- Location in Mobile County, Alabama
- Coordinates: 31°01′01″N 88°01′30″W﻿ / ﻿31.01694°N 88.02500°W
- Country: United States
- State: Alabama
- County: Mobile

Area
- • Total: 0.42 sq mi (1.10 km^{2})
- • Land: 0.39 sq mi (1.00 km^{2})
- • Water: 0.035 sq mi (0.09 km^{2})
- Elevation: 49 ft (15 m)

Population (2020)
- • Total: 22
- • Density: 56.8/sq mi (21.93/km^{2})
- Time zone: UTC-6 (Central (CST))
- • Summer (DST): UTC-5 (CDT)
- ZIP code: 36512
- Area code: 251
- FIPS code: 01-10456
- GNIS feature ID: 2628581

= Bucks, Alabama =

Bucks is an unincorporated community and census-designated place (CDP) in Mobile County, Alabama, United States. As of the 2020 census, its population was 22, down from 32 at the 2010 census. It is located in the northeastern section of the county near the Mobile River, along U.S. Route 43. The James M. Barry Electric Generating Plant, a coal- and natural gas-fired power station operated by Alabama Power, is located in Bucks.

==Geography==
U.S. Route 43, the only highway through the community, leads south 23 mi to Mobile and north 5 mi to Mount Vernon.

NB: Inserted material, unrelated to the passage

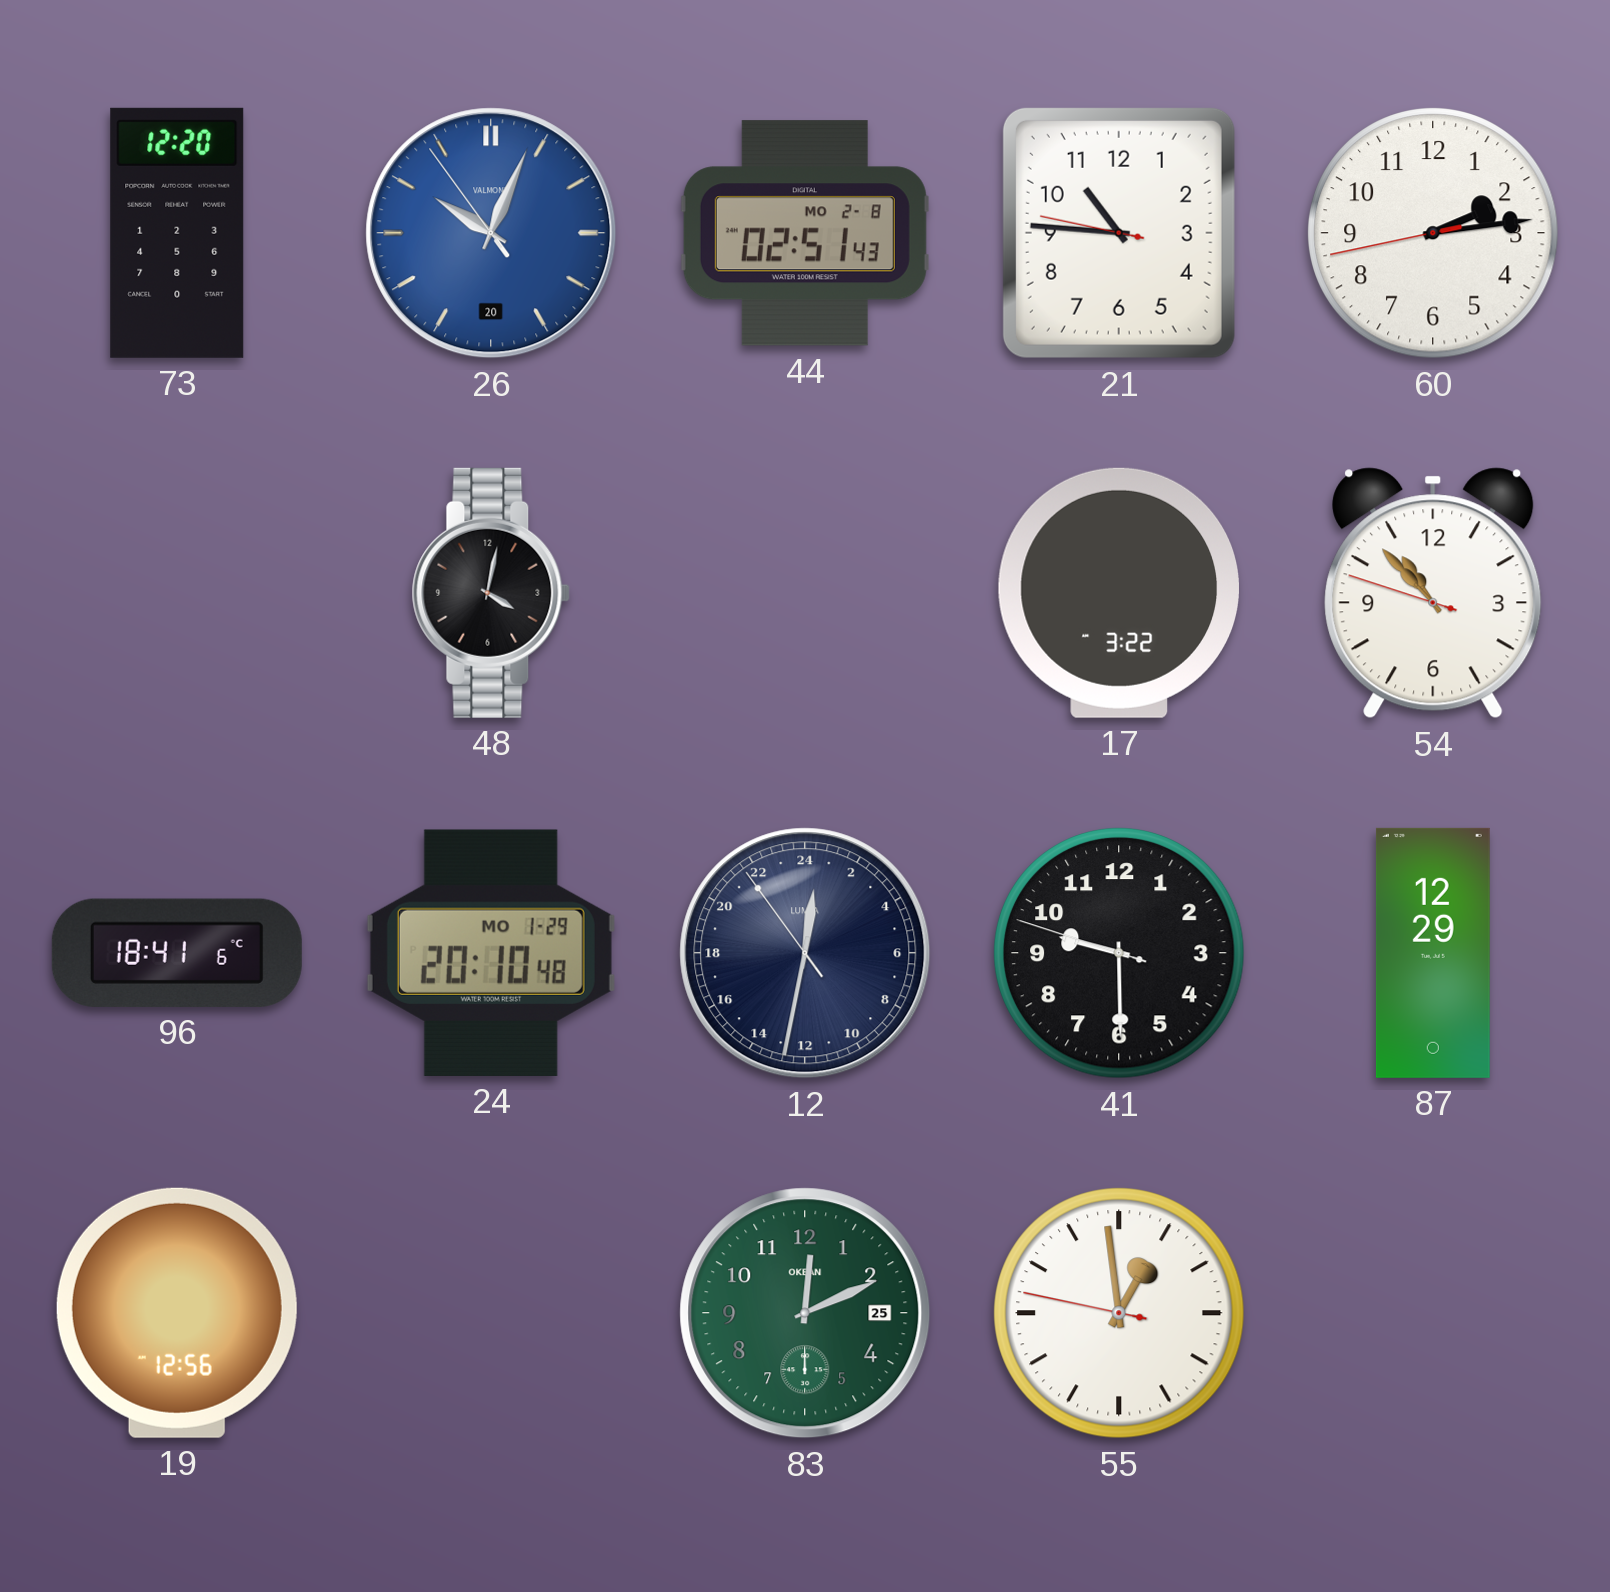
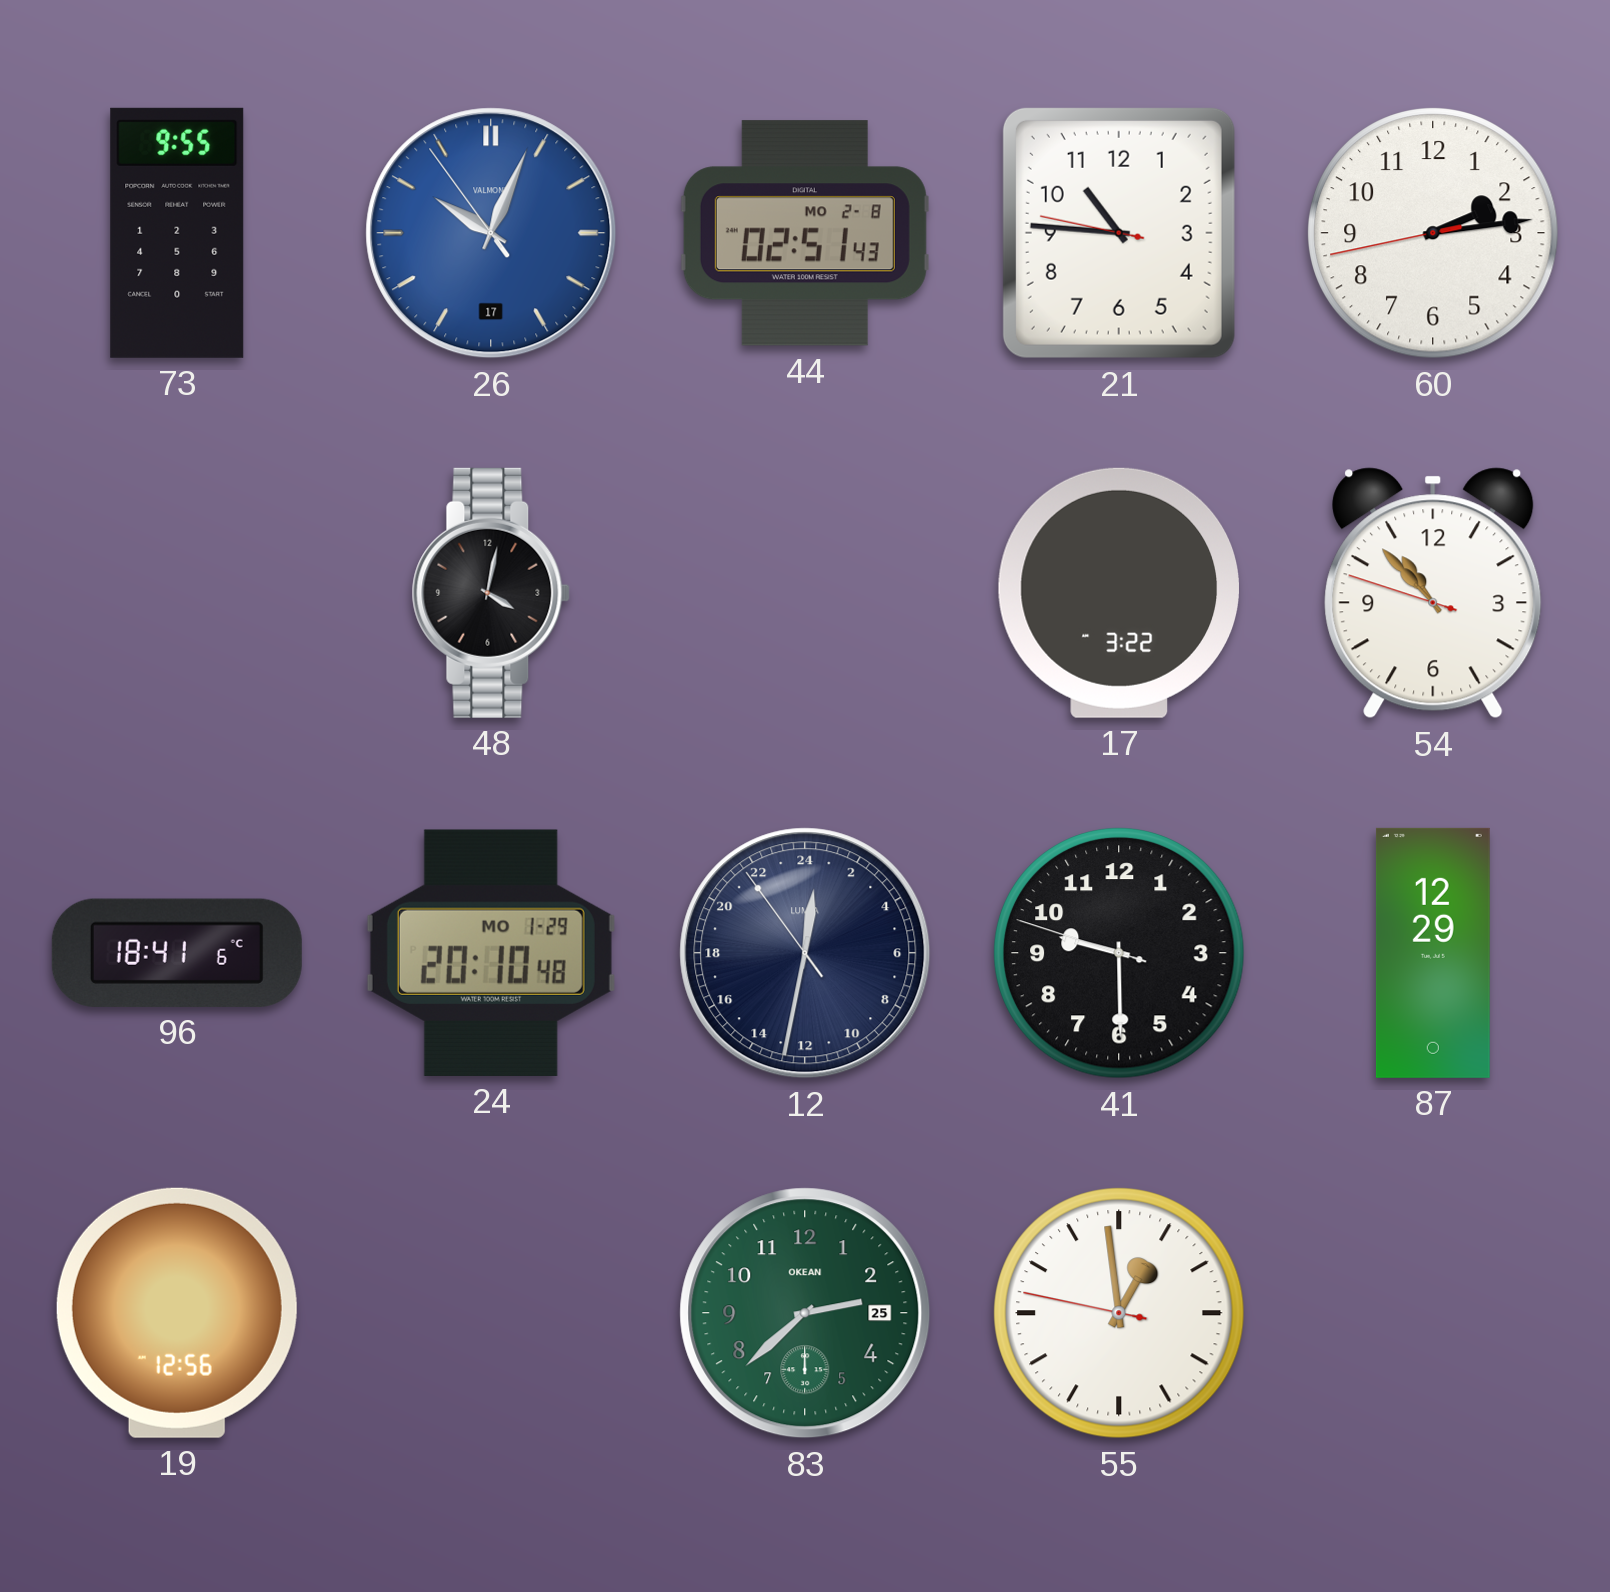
73: 12:20 -> 9:55
26 date: 20 -> 17
83: 12:11 -> 2:38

According to the U.S. Census Bureau, the Bucks CDP has an area of 0.42 sqmi, of which 0.04 sqmi, or 8.51%, are water. The Mobile River forms the eastern edge of the community.

==Demographics==

Bucks was first listed as a census designated place in the 2010 U.S. census.

Historical population
| Census | Pop. | Note | %± |
| 2010 | 32 |  | — |
| 2020 | 22 |  | −31.2% |
U.S. Decennial Census

===2020 census===

Bucks CDP, Alabama – Racial and ethnic composition Note: the US Census treats Hispanic/Latino as an ethnic category. This table excludes Latinos from the racial categories and assigns them to a separate category. Hispanics/Latinos may be of any race.
| Race / Ethnicity (NH = Non-Hispanic) | Pop 2010 | Pop 2020 | % 2010 | % 2020 |
|---|---|---|---|---|
| White alone (NH) | 18 | 6 | 56.25% | 27.27% |
| Black or African American alone (NH) | 10 | 7 | 31.25% | 31.82% |
| Native American or Alaska Native alone (NH) | 1 | 5 | 3.13% | 22.73% |
| Asian alone (NH) | 0 | 0 | 0.00% | 0.00% |
| Native Hawaiian or Pacific Islander alone (NH) | 0 | 0 | 0.00% | 0.00% |
| Other race alone (NH) | 0 | 0 | 0.00% | 0.00% |
| Mixed race or Multiracial (NH) | 2 | 0 | 6.25% | 0.00% |
| Hispanic or Latino (any race) | 1 | 4 | 3.13% | 18.18% |
| Total | 32 | 22 | 100.00% | 100.00% |

===2010 census===

In 2010, Bucks had a population of 32. The racial and ethnic composition of the population was 59.4% white, 31.3% black or African American, 3.1% Native American, 6.3% from two or more races and 3.1% Hispanic or Latino of any race.

==Education==
Residents are zoned to Mobile County Public School System campuses. Residents are zoned to Citronelle High School.